DATA FOR PROCESSING: Begin
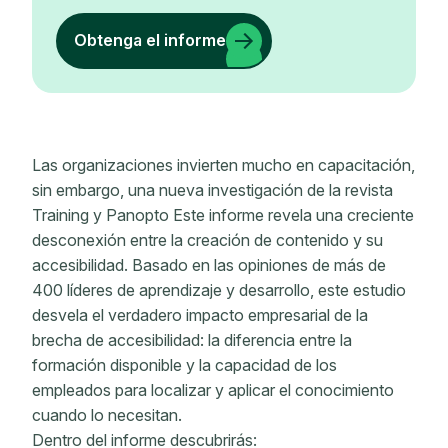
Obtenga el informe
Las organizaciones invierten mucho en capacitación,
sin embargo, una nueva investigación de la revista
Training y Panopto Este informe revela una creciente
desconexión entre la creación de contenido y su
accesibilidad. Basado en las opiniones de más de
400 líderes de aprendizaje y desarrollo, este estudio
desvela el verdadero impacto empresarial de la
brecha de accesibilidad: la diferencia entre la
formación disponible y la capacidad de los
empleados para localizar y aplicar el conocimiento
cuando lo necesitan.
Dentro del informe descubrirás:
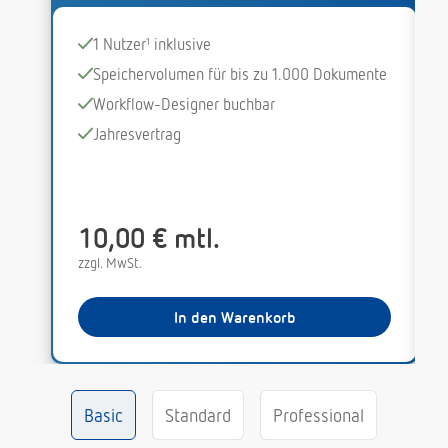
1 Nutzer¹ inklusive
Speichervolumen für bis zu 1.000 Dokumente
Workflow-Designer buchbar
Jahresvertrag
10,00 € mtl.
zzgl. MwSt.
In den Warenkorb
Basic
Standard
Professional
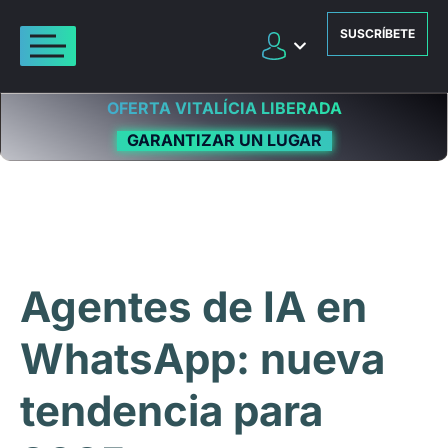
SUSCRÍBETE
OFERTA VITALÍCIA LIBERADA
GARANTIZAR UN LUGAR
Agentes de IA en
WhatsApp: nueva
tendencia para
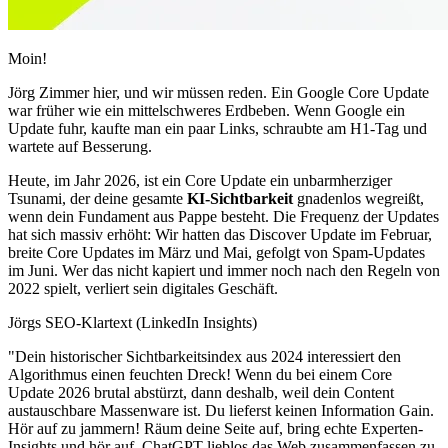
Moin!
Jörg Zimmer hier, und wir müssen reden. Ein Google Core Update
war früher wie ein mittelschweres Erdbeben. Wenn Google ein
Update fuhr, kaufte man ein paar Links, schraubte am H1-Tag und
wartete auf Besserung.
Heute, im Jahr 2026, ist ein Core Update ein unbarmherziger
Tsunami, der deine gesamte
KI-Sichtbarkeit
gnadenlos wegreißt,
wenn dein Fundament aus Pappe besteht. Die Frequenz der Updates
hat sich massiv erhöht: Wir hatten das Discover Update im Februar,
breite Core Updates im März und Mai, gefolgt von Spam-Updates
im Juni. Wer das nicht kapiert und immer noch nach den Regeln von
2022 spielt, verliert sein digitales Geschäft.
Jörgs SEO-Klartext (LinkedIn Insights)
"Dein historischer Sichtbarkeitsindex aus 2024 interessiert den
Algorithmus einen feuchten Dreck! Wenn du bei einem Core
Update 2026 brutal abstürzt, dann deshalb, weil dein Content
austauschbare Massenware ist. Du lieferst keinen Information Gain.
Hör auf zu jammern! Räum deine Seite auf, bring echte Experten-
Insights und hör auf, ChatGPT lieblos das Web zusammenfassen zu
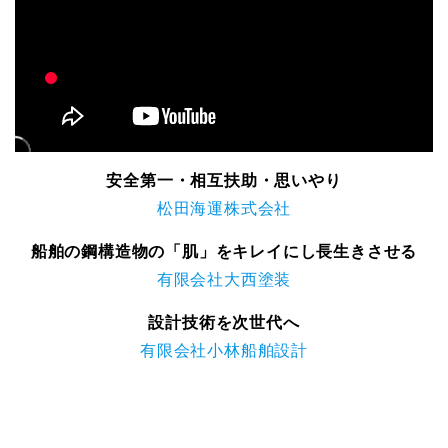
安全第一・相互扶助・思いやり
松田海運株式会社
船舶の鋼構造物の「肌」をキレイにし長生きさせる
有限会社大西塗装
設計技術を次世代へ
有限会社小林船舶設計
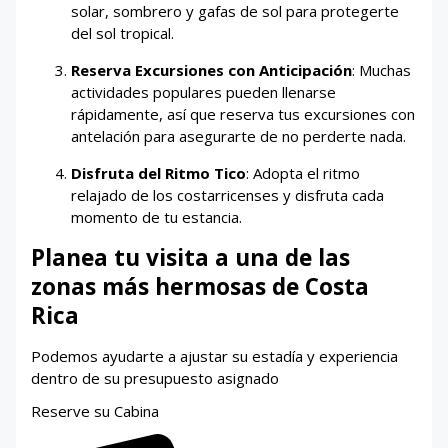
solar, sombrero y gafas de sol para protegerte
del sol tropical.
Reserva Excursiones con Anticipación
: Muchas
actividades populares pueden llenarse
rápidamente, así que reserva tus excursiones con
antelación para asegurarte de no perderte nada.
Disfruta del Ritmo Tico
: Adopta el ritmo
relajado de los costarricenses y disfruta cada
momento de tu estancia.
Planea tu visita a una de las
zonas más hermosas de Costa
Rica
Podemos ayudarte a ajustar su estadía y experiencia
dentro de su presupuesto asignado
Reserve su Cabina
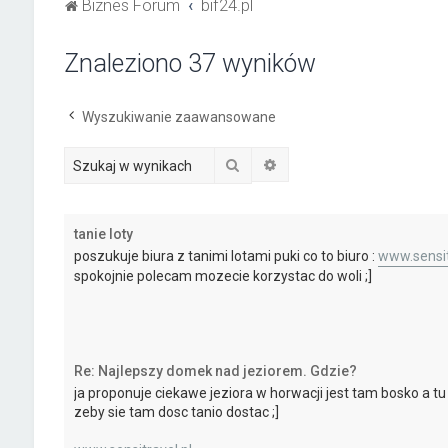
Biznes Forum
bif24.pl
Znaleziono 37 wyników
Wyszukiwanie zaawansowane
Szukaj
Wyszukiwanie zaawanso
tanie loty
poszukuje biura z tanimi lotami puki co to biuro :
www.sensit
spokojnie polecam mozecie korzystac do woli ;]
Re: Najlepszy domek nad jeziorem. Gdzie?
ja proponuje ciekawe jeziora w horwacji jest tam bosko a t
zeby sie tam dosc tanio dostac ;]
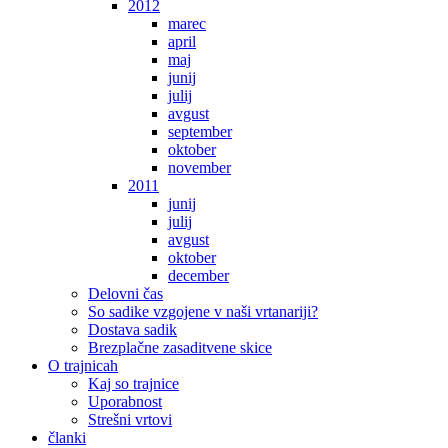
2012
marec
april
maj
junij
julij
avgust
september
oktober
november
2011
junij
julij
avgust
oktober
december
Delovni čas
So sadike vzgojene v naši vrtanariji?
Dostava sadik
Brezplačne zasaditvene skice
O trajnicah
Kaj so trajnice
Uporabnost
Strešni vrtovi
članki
DATA FOR PROCESSING: End
### TASK PROMPT
Give back every entry verbatim. No pictures belong in the copy.

### OUTPUT FOR THIS TASK
Obtenga el informe
Las organizaciones invierten mucho en capacitación,
sin embargo, una nueva investigación de la revista
Training y Panopto Este informe revela una creciente
desconexión entre la creación de contenido y su
accesibilidad. Basado en las opiniones de más de
400 líderes de aprendizaje y desarrollo, este estudio
desvela el verdadero impacto empresarial de la
brecha de accesibilidad: la diferencia entre la
formación disponible y la capacidad de los
empleados para localizar y aplicar el conocimiento
cuando lo necesitan.
Dentro del informe descubrirás:
1 Nutzer¹ inklusive
Speichervolumen für bis zu 1.000 Dokumente
Workflow-Designer buchbar
Jahresvertrag
10,00 € mtl.
zzgl. MwSt.
In den Warenkorb
Basic
Standard
Professional
SUSCRÍBETE
OFERTA VITALÍCIA LIBERADA
GARANTIZAR UN LUGAR
Agentes de IA en
WhatsApp: nueva
tendencia para
Moin!
Jörg Zimmer hier, und wir müssen reden. Ein Google Core Update
war früher wie ein mittelschweres Erdbeben. Wenn Google ein
Update fuhr, kaufte man ein paar Links, schraubte am H1-Tag und
wartete auf Besserung.
Heute, im Jahr 2026, ist ein Core Update ein unbarmherziger
Tsunami, der deine gesamte
KI-Sichtbarkeit
gnadenlos wegreißt,
wenn dein Fundament aus Pappe besteht. Die Frequenz der Updates
hat sich massiv erhöht: Wir hatten das Discover Update im Februar,
breite Core Updates im März und Mai, gefolgt von Spam-Updates
im Juni. Wer das nicht kapiert und immer noch nach den Regeln von
2022 spielt, verliert sein digitales Geschäft.
Jörgs SEO-Klartext (LinkedIn Insights)
"Dein historischer Sichtbarkeitsindex aus 2024 interessiert den
Algorithmus einen feuchten Dreck! Wenn du bei einem Core
Update 2026 brutal abstürzt, dann deshalb, weil dein Content
austauschbare Massenware ist. Du lieferst keinen Information Gain.
Hör auf zu jammern! Räum deine Seite auf, bring echte Experten-
Insights und hör auf, ChatGPT lieblos das Web zusammenfassen zu
安全第一・相互扶助・思いやり
松田海運株式会社
船舶の鋼構造物の「肌」をキレイにし長生きさせる
有限会社大西塗装
設計技術を次世代へ
有限会社小林船舶設計
solar, sombrero y gafas de sol para protegerte
del sol tropical.
Reserva Excursiones con Anticipación
: Muchas
actividades populares pueden llenarse
rápidamente, así que reserva tus excursiones con
antelación para asegurarte de no perderte nada.
Disfruta del Ritmo Tico
: Adopta el ritmo
relajado de los costarricenses y disfruta cada
momento de tu estancia.
Planea tu visita a una de las
zonas más hermosas de Costa
Rica
Podemos ayudarte a ajustar su estadía y experiencia
dentro de su presupuesto asignado
Reserve su Cabina
Biznes Forum
bif24.pl
Znaleziono 37 wyników
Wyszukiwanie zaawansowane
Szukaj
Wyszukiwanie zaawanso
tanie loty
poszukuje biura z tanimi lotami puki co to biuro :
www.sensit
spokojnie polecam mozecie korzystac do woli ;]
Re: Najlepszy domek nad jeziorem. Gdzie?
ja proponuje ciekawe jeziora w horwacji jest tam bosko a t
zeby sie tam dosc tanio dostac ;]
2012
marec
april
maj
junij
julij
avgust
september
oktober
november
2011
junij
julij
avgust
oktober
december
Delovni čas
So sadike vzgojene v naši vrtanariji?
Dostava sadik
Brezplačne zasaditvene skice
O trajnicah
Kaj so trajnice
Uporabnost
Strešni vrtovi
članki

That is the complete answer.